FIGURE 8-1: Google Translate is an example of AI that performs an essential, everyday task.

Technicalstuff What is even more impressive is that GNMT can translate between languages even when it doesn’t have a specific translator, using an artificial language, an interlingua (see https://tinyurl.com/wcfk24jc). However, it’s important to realize that an interlingua doesn’t function as a universal translator; it’s more of a universal bridge. Say that the GNMT doesn’t know how to translate between Chinese and Spanish. However, it can translate between Chinese and English and between English and Spanish. By building a 3-D network representing these three languages (the interlingua), GNMT is able to create its own translation between Chinese and Spanish. Unfortunately, this system won’t work for translating between Chinese and Martian because no method is available yet to understand and translate Martian in any other human language. Humans still need to create a base translation for GNMT to do its work.

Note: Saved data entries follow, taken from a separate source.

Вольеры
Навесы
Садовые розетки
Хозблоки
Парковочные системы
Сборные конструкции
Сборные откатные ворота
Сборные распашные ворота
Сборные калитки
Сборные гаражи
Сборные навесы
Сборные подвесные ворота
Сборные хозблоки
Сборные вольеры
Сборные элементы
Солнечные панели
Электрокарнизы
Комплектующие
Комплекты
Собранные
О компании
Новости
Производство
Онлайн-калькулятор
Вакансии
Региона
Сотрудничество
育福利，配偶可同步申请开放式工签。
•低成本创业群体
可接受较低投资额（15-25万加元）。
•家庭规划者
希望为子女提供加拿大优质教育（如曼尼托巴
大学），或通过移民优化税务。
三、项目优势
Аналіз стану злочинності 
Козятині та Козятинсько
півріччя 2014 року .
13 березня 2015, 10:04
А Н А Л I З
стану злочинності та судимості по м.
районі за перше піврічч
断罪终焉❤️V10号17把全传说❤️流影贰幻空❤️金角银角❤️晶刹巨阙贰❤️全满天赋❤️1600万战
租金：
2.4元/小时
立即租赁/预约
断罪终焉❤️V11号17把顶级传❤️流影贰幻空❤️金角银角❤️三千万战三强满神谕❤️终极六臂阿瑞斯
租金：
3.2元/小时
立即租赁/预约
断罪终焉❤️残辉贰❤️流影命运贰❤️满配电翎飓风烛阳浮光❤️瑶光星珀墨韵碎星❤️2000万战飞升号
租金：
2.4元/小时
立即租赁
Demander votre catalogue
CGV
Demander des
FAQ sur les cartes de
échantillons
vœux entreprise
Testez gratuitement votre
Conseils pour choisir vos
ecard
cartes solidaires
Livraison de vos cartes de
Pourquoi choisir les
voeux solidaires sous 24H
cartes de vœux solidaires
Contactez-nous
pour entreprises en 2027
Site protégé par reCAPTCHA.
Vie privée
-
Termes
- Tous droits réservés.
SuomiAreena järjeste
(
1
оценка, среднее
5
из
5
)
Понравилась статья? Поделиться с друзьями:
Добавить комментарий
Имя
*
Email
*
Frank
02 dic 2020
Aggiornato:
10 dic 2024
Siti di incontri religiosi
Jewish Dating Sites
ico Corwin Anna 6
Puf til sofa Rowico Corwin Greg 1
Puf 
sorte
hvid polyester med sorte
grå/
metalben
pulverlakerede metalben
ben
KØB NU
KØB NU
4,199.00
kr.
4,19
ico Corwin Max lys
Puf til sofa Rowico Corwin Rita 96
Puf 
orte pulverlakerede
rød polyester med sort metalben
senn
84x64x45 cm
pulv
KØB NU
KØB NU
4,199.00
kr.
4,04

Incorporating body language

A significant part of human communication occurs with body language, which is why the use of emoticons and emojii is important. However, people are becoming more used to working directly with cameras to create videos and other forms of communication that involve no writing. In this case, a computer could possibly listen to human input, parse it into tokens representing the human speech, and then process those tokens to fulfill a request, similar to the manner in which Alexa or Google Home and their ilk work.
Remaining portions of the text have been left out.